第28話 ぐだぐた探してる
「いくらあんな性格のシロナでも、さすがにそれは可愛そうすぎるか。まあ、人として」
自分の意識があるのに動けない状態が何日も続いたら、かなりのストレスになるだろう。
そう、僕は人として心配してるだけなのだ。
特に親しくない人でも、目の前で具合悪そうにしてたら、ちょっと気になっちゃうじゃん。
そんな感じ。
けど、ほんと見つからないな。
あれからもうちょっと時間をかけて見回ってるけど、でも水晶草のすの字の気配すらない。

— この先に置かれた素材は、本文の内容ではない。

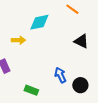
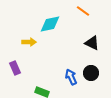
black circle: (80, 85) -> (91, 73), moved

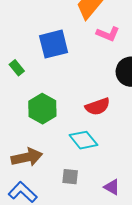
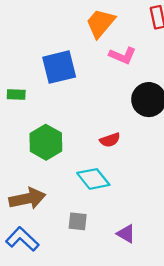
green rectangle: (17, 68) -> (16, 94), turned -49
red semicircle: (98, 107) -> (110, 140), size x0.7

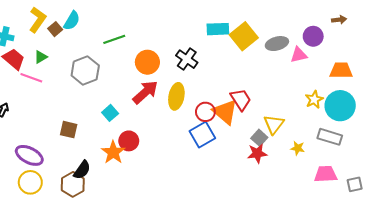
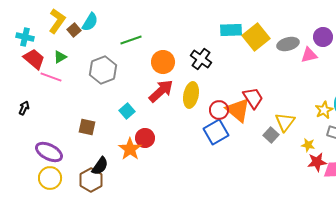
yellow star: (314, 99) -> (324, 110), moved
red star: (257, 153) -> (317, 162), moved

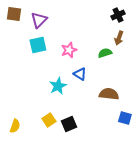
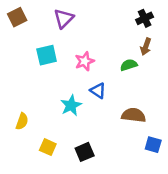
brown square: (14, 14) -> (17, 17), turned -35
purple triangle: (39, 20) -> (64, 18), moved
yellow square: (49, 120) -> (48, 147), moved, turned -32
yellow semicircle: (15, 126) -> (22, 121), moved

で、そうやってぐだぐだしてる内に、夕焼け空が綺麗な時間になってしまった。
「あー、もー、どうすんのさ僕。どうすんの」
往生際悪く不毛な散策をつづけながら、苛立ち交じりの言葉を吐き続ける。
聞いてる人なんていないし、意味なんてないけど。
いや、むしり誰もいないから延々と喋ってられるのか。
「…で、さ。だから……な、わけ。隠しスポットならこの先に……」
そんな風にしていると、遠くから女性の声が聞こえて来た。
なんかムカッとする声だ。
そんで、どっかで聞いた事があるような声。
何だろうな、つい最近こんな声聞いた気がするんだけどな。
とにかく声のする方へと向かっていく。
距離が近くにつれて、段々と聞こえてくる言葉も内容もはっきりしてきた。
ああ、思い出した。
これ、間違いない、シロナに難癖つけてきたおばさんの声だ。